Should LLM tech be used optimize the Gramps Weblate glossary

The Weblate glossary for Gramps has grown to over 13 thousand strings. It seems like that should be sufficient to communicate most concepts. Yet the glossary continues to grow. (When I recall checking the count last year, wasn’t it around 8 thousand?)

Should there be a new part of the source validation process that compares translatable strings to the existing strings? Where it finds new entries and recommends a possible equivalent string from the existing glossary?

Another LLM process might be to find phrases that are re-wordings of each other.

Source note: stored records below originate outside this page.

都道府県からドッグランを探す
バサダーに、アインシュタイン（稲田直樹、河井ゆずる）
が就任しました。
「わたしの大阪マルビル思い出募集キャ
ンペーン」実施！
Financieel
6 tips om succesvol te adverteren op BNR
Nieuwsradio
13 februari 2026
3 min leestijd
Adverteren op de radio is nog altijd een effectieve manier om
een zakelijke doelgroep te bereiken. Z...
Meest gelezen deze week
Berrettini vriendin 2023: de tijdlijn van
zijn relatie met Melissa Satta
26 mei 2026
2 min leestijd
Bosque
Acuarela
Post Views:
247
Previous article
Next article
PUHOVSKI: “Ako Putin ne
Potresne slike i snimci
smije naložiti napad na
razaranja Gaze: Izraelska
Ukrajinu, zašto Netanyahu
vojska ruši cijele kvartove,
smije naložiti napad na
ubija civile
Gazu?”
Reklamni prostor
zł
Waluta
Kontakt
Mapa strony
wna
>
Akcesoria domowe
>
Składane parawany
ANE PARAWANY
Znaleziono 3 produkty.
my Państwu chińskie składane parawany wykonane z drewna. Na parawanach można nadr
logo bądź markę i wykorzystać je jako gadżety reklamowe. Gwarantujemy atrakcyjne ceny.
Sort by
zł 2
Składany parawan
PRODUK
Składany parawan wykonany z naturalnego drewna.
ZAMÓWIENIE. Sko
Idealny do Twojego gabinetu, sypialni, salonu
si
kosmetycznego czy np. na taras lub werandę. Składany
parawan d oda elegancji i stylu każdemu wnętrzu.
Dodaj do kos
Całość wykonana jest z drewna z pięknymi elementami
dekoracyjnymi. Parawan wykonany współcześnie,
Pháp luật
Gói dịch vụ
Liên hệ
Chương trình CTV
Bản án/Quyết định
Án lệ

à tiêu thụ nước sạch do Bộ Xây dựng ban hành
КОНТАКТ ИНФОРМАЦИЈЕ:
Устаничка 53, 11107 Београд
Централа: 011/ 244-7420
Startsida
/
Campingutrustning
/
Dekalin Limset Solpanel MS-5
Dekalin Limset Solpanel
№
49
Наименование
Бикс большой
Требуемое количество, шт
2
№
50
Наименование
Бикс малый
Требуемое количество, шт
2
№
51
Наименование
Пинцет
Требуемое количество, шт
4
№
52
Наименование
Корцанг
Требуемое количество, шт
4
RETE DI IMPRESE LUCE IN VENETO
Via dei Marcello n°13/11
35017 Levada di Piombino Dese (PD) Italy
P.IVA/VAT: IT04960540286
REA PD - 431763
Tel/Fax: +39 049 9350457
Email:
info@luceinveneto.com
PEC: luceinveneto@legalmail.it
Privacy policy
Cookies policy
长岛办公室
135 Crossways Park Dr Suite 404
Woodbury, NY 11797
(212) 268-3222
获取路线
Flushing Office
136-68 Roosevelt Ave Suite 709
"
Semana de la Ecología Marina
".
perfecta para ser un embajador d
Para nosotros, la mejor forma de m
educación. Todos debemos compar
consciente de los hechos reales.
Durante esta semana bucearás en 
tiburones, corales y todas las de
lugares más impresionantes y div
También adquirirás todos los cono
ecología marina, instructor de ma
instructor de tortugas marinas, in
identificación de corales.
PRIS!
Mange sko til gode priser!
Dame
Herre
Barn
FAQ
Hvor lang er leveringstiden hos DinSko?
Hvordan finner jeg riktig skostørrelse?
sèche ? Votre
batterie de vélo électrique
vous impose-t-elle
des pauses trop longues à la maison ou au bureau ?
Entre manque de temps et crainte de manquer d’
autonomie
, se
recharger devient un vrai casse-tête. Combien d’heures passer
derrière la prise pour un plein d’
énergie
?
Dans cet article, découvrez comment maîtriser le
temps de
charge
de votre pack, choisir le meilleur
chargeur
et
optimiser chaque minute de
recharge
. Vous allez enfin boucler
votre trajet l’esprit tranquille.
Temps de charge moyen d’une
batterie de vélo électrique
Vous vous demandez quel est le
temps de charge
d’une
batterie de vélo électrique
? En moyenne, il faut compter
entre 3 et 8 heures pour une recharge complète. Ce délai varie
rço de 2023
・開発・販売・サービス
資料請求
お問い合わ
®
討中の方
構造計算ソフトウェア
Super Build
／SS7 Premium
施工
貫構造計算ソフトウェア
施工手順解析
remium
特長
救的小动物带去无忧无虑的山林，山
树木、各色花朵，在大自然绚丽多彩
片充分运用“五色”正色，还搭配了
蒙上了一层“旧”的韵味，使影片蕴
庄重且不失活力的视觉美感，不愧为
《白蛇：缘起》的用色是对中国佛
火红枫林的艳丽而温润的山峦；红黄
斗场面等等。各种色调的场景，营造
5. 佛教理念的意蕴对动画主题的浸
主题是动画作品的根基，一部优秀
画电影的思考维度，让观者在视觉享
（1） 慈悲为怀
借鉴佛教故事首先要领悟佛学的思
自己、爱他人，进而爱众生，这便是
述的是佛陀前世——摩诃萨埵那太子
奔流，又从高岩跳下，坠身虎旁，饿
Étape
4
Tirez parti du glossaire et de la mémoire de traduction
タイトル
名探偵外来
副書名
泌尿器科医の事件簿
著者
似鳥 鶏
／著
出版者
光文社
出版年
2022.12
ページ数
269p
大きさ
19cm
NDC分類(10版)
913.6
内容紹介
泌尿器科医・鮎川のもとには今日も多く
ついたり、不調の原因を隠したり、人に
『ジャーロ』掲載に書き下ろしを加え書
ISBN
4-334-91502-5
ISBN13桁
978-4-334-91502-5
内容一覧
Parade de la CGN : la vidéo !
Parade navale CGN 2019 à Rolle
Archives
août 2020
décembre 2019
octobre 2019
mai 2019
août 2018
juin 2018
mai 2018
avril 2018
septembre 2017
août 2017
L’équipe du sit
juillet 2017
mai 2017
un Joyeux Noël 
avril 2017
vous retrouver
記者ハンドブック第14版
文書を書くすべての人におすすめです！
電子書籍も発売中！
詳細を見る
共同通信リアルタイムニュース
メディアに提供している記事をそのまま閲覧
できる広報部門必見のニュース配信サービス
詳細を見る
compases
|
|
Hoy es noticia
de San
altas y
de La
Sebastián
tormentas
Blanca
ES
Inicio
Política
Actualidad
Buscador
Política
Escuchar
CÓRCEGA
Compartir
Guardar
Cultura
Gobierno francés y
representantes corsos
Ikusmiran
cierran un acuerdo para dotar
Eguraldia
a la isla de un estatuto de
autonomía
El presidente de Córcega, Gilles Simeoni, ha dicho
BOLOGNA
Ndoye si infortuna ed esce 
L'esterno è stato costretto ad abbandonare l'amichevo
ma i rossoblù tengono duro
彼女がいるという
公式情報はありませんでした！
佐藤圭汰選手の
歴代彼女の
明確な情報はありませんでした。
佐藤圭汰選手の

Where it could recommend consolidations.

When looking at the “components” breakdown, the string counts look more like what I had recalled:

  • Gramps 7.2k strings
  • Addons 5.2k strings
  • Web (GrampsWeb) 227 strings
  • Glossary 680 strings

In theory this is a good idea as long as the processes that are used are able to understand the semantics of the strings in question.

Within Gramps core code de-duplicating strings makes, since it would promote consistency. In the addons repo it may not be easy since addon authors might want more autonomy to change strings without affecting all other addons.

Semantic context is an interesting point. Does Weblate provide such context for translators?

Noticed some strings are duplicated with a numeration annotation. Does that mean that th string requires different translation sometimes?

This topic was automatically closed 30 days after the last reply. New replies are no longer allowed.